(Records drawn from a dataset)
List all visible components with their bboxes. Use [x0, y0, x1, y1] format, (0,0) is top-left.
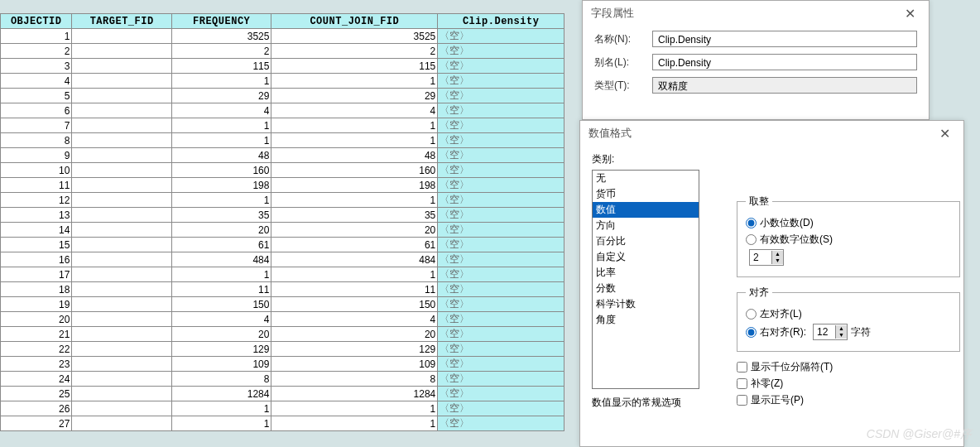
- cell-clip-density[interactable]: 〈空〉: [438, 163, 564, 178]
- cell-frequency[interactable]: 129: [171, 342, 271, 357]
- cell-frequency[interactable]: 61: [171, 238, 271, 252]
- cell-frequency[interactable]: 4: [171, 103, 271, 118]
- cell-frequency[interactable]: 160: [171, 163, 271, 178]
- cell-clip-density[interactable]: 〈空〉: [438, 118, 564, 133]
- cell-clip-density[interactable]: 〈空〉: [438, 401, 564, 416]
- spinner-up-icon[interactable]: ▲: [771, 251, 783, 257]
- cell-objectid[interactable]: 20: [1, 312, 72, 327]
- cell-objectid[interactable]: 25: [1, 387, 72, 401]
- cell-count-join-fid[interactable]: 198: [271, 178, 438, 193]
- cell-frequency[interactable]: 484: [171, 252, 271, 267]
- category-item[interactable]: 百分比: [593, 233, 699, 249]
- cell-clip-density[interactable]: 〈空〉: [438, 327, 564, 342]
- table-row[interactable]: 94848〈空〉: [1, 148, 564, 163]
- cell-clip-density[interactable]: 〈空〉: [438, 416, 564, 431]
- cell-clip-density[interactable]: 〈空〉: [438, 252, 564, 267]
- cell-frequency[interactable]: 1: [171, 416, 271, 431]
- cell-objectid[interactable]: 15: [1, 238, 72, 252]
- close-icon[interactable]: ✕: [934, 126, 955, 142]
- cell-count-join-fid[interactable]: 150: [271, 297, 438, 312]
- cell-objectid[interactable]: 9: [1, 148, 72, 163]
- spinner-up-icon[interactable]: ▲: [835, 325, 847, 332]
- cell-target-fid[interactable]: [72, 223, 172, 238]
- cell-target-fid[interactable]: [72, 267, 172, 282]
- spinner-down-icon[interactable]: ▼: [835, 332, 847, 339]
- cell-target-fid[interactable]: [72, 178, 172, 193]
- table-row[interactable]: 2611〈空〉: [1, 401, 564, 416]
- cell-count-join-fid[interactable]: 1: [271, 118, 438, 133]
- cell-target-fid[interactable]: [72, 74, 172, 89]
- table-row[interactable]: 135253525〈空〉: [1, 29, 564, 44]
- table-row[interactable]: 10160160〈空〉: [1, 163, 564, 178]
- cell-frequency[interactable]: 11: [171, 282, 271, 297]
- cell-count-join-fid[interactable]: 4: [271, 312, 438, 327]
- cell-count-join-fid[interactable]: 1: [271, 267, 438, 282]
- table-row[interactable]: 16484484〈空〉: [1, 252, 564, 267]
- cell-objectid[interactable]: 18: [1, 282, 72, 297]
- cell-objectid[interactable]: 14: [1, 223, 72, 238]
- cell-objectid[interactable]: 17: [1, 267, 72, 282]
- cell-count-join-fid[interactable]: 8: [271, 372, 438, 387]
- cell-frequency[interactable]: 198: [171, 178, 271, 193]
- cell-clip-density[interactable]: 〈空〉: [438, 357, 564, 372]
- cell-frequency[interactable]: 1: [171, 267, 271, 282]
- cell-frequency[interactable]: 29: [171, 89, 271, 103]
- cell-objectid[interactable]: 3: [1, 59, 72, 74]
- cell-clip-density[interactable]: 〈空〉: [438, 223, 564, 238]
- cell-count-join-fid[interactable]: 109: [271, 357, 438, 372]
- cell-count-join-fid[interactable]: 1: [271, 193, 438, 208]
- cell-clip-density[interactable]: 〈空〉: [438, 148, 564, 163]
- cell-count-join-fid[interactable]: 1284: [271, 387, 438, 401]
- cell-clip-density[interactable]: 〈空〉: [438, 193, 564, 208]
- cell-frequency[interactable]: 20: [171, 327, 271, 342]
- cell-target-fid[interactable]: [72, 193, 172, 208]
- cell-count-join-fid[interactable]: 48: [271, 148, 438, 163]
- cell-objectid[interactable]: 21: [1, 327, 72, 342]
- cell-frequency[interactable]: 115: [171, 59, 271, 74]
- cell-count-join-fid[interactable]: 2: [271, 44, 438, 59]
- cell-target-fid[interactable]: [72, 103, 172, 118]
- col-clip-density[interactable]: Clip.Density: [438, 14, 564, 29]
- cell-clip-density[interactable]: 〈空〉: [438, 282, 564, 297]
- category-item[interactable]: 自定义: [593, 249, 699, 265]
- cell-objectid[interactable]: 4: [1, 74, 72, 89]
- cell-count-join-fid[interactable]: 29: [271, 89, 438, 103]
- cell-objectid[interactable]: 10: [1, 163, 72, 178]
- table-row[interactable]: 2488〈空〉: [1, 372, 564, 387]
- cell-frequency[interactable]: 3525: [171, 29, 271, 44]
- cell-clip-density[interactable]: 〈空〉: [438, 59, 564, 74]
- table-row[interactable]: 212020〈空〉: [1, 327, 564, 342]
- cell-clip-density[interactable]: 〈空〉: [438, 297, 564, 312]
- cell-frequency[interactable]: 1: [171, 401, 271, 416]
- cell-objectid[interactable]: 12: [1, 193, 72, 208]
- cell-objectid[interactable]: 23: [1, 357, 72, 372]
- cell-clip-density[interactable]: 〈空〉: [438, 267, 564, 282]
- cell-count-join-fid[interactable]: 1: [271, 401, 438, 416]
- cell-clip-density[interactable]: 〈空〉: [438, 178, 564, 193]
- cell-count-join-fid[interactable]: 35: [271, 208, 438, 223]
- radio-decimal-places[interactable]: [746, 218, 757, 228]
- category-item[interactable]: 数值: [593, 202, 699, 218]
- cell-target-fid[interactable]: [72, 401, 172, 416]
- cell-frequency[interactable]: 48: [171, 148, 271, 163]
- cell-frequency[interactable]: 35: [171, 208, 271, 223]
- cell-target-fid[interactable]: [72, 118, 172, 133]
- cell-target-fid[interactable]: [72, 282, 172, 297]
- cell-count-join-fid[interactable]: 3525: [271, 29, 438, 44]
- cell-target-fid[interactable]: [72, 163, 172, 178]
- table-row[interactable]: 23109109〈空〉: [1, 357, 564, 372]
- radio-significant-digits[interactable]: [746, 234, 757, 245]
- table-row[interactable]: 2512841284〈空〉: [1, 387, 564, 401]
- table-row[interactable]: 222〈空〉: [1, 44, 564, 59]
- cell-objectid[interactable]: 6: [1, 103, 72, 118]
- cell-count-join-fid[interactable]: 129: [271, 342, 438, 357]
- cell-target-fid[interactable]: [72, 208, 172, 223]
- table-row[interactable]: 2044〈空〉: [1, 312, 564, 327]
- alias-input[interactable]: Clip.Density: [652, 54, 917, 70]
- table-row[interactable]: 52929〈空〉: [1, 89, 564, 103]
- cell-clip-density[interactable]: 〈空〉: [438, 89, 564, 103]
- table-row[interactable]: 3115115〈空〉: [1, 59, 564, 74]
- cell-clip-density[interactable]: 〈空〉: [438, 44, 564, 59]
- cell-count-join-fid[interactable]: 1: [271, 133, 438, 148]
- table-row[interactable]: 133535〈空〉: [1, 208, 564, 223]
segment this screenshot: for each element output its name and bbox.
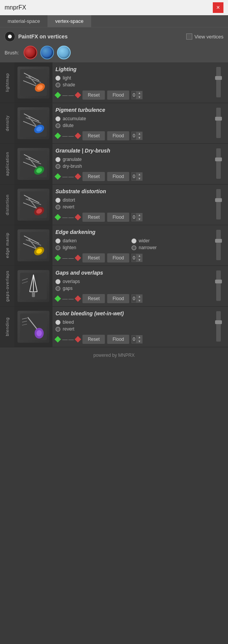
lightmap-slider-thumb[interactable]: [215, 76, 222, 80]
distortion-down-arrow[interactable]: ▼: [136, 217, 142, 221]
application-radio-granulate[interactable]: [55, 157, 60, 162]
edge-manip-option-darken[interactable]: darken: [55, 238, 130, 243]
distortion-diamond-red[interactable]: [74, 214, 81, 221]
gaps-overlaps-slider-thumb[interactable]: [215, 280, 222, 283]
application-flood-button[interactable]: Flood: [107, 172, 129, 181]
application-value[interactable]: 0: [131, 172, 136, 181]
edge-manip-reset-button[interactable]: Reset: [82, 253, 105, 262]
blending-flood-button[interactable]: Flood: [107, 335, 129, 344]
edge-manip-down-arrow[interactable]: ▼: [136, 258, 142, 262]
blending-slider-thumb[interactable]: [215, 320, 222, 324]
lightmap-radio-light[interactable]: [55, 76, 60, 81]
gaps-overlaps-value[interactable]: 0: [131, 294, 136, 303]
lightmap-reset-button[interactable]: Reset: [82, 91, 105, 100]
blending-radio-revert[interactable]: [55, 327, 60, 332]
edge-manip-value[interactable]: 0: [131, 254, 136, 262]
blending-diamond-green[interactable]: [55, 336, 61, 343]
application-slider-thumb[interactable]: [215, 157, 222, 161]
edge-manip-flood-button[interactable]: Flood: [107, 253, 129, 262]
edge-manip-up-arrow[interactable]: ▲: [136, 254, 142, 258]
density-down-arrow[interactable]: ▼: [136, 136, 142, 140]
edge-manip-radio-lighten[interactable]: [55, 245, 60, 250]
distortion-flood-button[interactable]: Flood: [107, 213, 129, 222]
edge-manip-radio-darken[interactable]: [55, 239, 60, 243]
density-value[interactable]: 0: [131, 132, 136, 140]
lightmap-diamond-red[interactable]: [74, 92, 81, 99]
application-diamond-green[interactable]: [55, 173, 61, 180]
blending-option-revert[interactable]: revert: [55, 326, 206, 332]
lightmap-option-shade[interactable]: shade: [55, 82, 206, 87]
gaps-overlaps-option-overlaps[interactable]: overlaps: [55, 279, 206, 284]
lightmap-slider-track[interactable]: [216, 67, 221, 97]
edge-manip-diamond-red[interactable]: [74, 255, 81, 261]
blending-radio-bleed[interactable]: [55, 320, 60, 325]
view-vertices-checkbox[interactable]: [186, 33, 192, 40]
edge-manip-slider-thumb[interactable]: [215, 239, 222, 243]
blending-option-bleed[interactable]: bleed: [55, 320, 206, 325]
tab-material-space[interactable]: material-space: [0, 15, 48, 27]
blending-slider-track[interactable]: [216, 311, 221, 342]
edge-manip-option-wider[interactable]: wider: [131, 238, 206, 243]
edge-manip-diamond-green[interactable]: [55, 255, 61, 261]
close-button[interactable]: ×: [213, 2, 223, 13]
distortion-radio-distort[interactable]: [55, 198, 60, 203]
brush-sphere-red[interactable]: [24, 46, 37, 59]
density-flood-button[interactable]: Flood: [107, 131, 129, 140]
density-option-dilute[interactable]: dilute: [55, 123, 206, 128]
application-reset-button[interactable]: Reset: [82, 172, 105, 181]
edge-manip-radio-wider[interactable]: [131, 239, 136, 243]
density-option-accumulate[interactable]: accumulate: [55, 116, 206, 121]
lightmap-down-arrow[interactable]: ▼: [136, 95, 142, 99]
lightmap-value[interactable]: 0: [131, 91, 136, 99]
gaps-overlaps-slider-track[interactable]: [216, 270, 221, 301]
distortion-slider-track[interactable]: [216, 189, 221, 219]
gaps-overlaps-flood-button[interactable]: Flood: [107, 294, 129, 303]
application-up-arrow[interactable]: ▲: [136, 172, 142, 177]
gaps-overlaps-diamond-red[interactable]: [74, 296, 81, 302]
density-diamond-green[interactable]: [55, 133, 61, 139]
gaps-overlaps-reset-button[interactable]: Reset: [82, 294, 105, 303]
density-slider-track[interactable]: [216, 108, 221, 138]
distortion-radio-revert[interactable]: [55, 205, 60, 210]
distortion-value[interactable]: 0: [131, 213, 136, 221]
blending-reset-button[interactable]: Reset: [82, 335, 105, 344]
application-down-arrow[interactable]: ▼: [136, 177, 142, 181]
edge-manip-radio-narrower[interactable]: [131, 245, 136, 250]
blending-diamond-red[interactable]: [74, 336, 81, 343]
blending-up-arrow[interactable]: ▲: [136, 335, 142, 339]
edge-manip-option-lighten[interactable]: lighten: [55, 245, 130, 250]
distortion-option-distort[interactable]: distort: [55, 197, 206, 203]
edge-manip-slider-track[interactable]: [216, 230, 221, 260]
application-option-granulate[interactable]: granulate: [55, 157, 206, 162]
density-reset-button[interactable]: Reset: [82, 131, 105, 140]
density-diamond-red[interactable]: [74, 133, 81, 139]
application-slider-track[interactable]: [216, 148, 221, 179]
gaps-overlaps-diamond-green[interactable]: [55, 296, 61, 302]
brush-sphere-blue-dark[interactable]: [40, 46, 54, 59]
gaps-overlaps-radio-overlaps[interactable]: [55, 279, 60, 284]
density-up-arrow[interactable]: ▲: [136, 132, 142, 136]
gaps-overlaps-up-arrow[interactable]: ▲: [136, 294, 142, 299]
lightmap-radio-shade[interactable]: [55, 83, 60, 87]
distortion-diamond-green[interactable]: [55, 214, 61, 221]
blending-down-arrow[interactable]: ▼: [136, 339, 142, 343]
gaps-overlaps-down-arrow[interactable]: ▼: [136, 299, 142, 303]
lightmap-up-arrow[interactable]: ▲: [136, 91, 142, 95]
density-radio-accumulate[interactable]: [55, 116, 60, 121]
distortion-slider-thumb[interactable]: [215, 198, 222, 202]
gaps-overlaps-option-gaps[interactable]: gaps: [55, 286, 206, 291]
distortion-reset-button[interactable]: Reset: [82, 213, 105, 222]
lightmap-flood-button[interactable]: Flood: [107, 91, 129, 100]
blending-value[interactable]: 0: [131, 335, 136, 343]
density-slider-thumb[interactable]: [215, 117, 222, 121]
lightmap-option-light[interactable]: light: [55, 75, 206, 81]
gaps-overlaps-radio-gaps[interactable]: [55, 286, 60, 291]
eye-icon[interactable]: [5, 31, 15, 42]
brush-sphere-blue-light[interactable]: [57, 46, 71, 59]
distortion-up-arrow[interactable]: ▲: [136, 213, 142, 217]
application-radio-dry-brush[interactable]: [55, 164, 60, 169]
application-diamond-red[interactable]: [74, 173, 81, 180]
lightmap-diamond-green[interactable]: [55, 92, 61, 99]
tab-vertex-space[interactable]: vertex-space: [48, 15, 91, 27]
application-option-dry-brush[interactable]: dry-brush: [55, 164, 206, 169]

-- TRY IT --
Your answer should be the lines above that contain the word "accumulate", copied out.

-- REPLY TO THE EXERCISE --
density-option-accumulate[interactable]: accumulate: [55, 116, 206, 121]
density-radio-accumulate[interactable]: [55, 116, 60, 121]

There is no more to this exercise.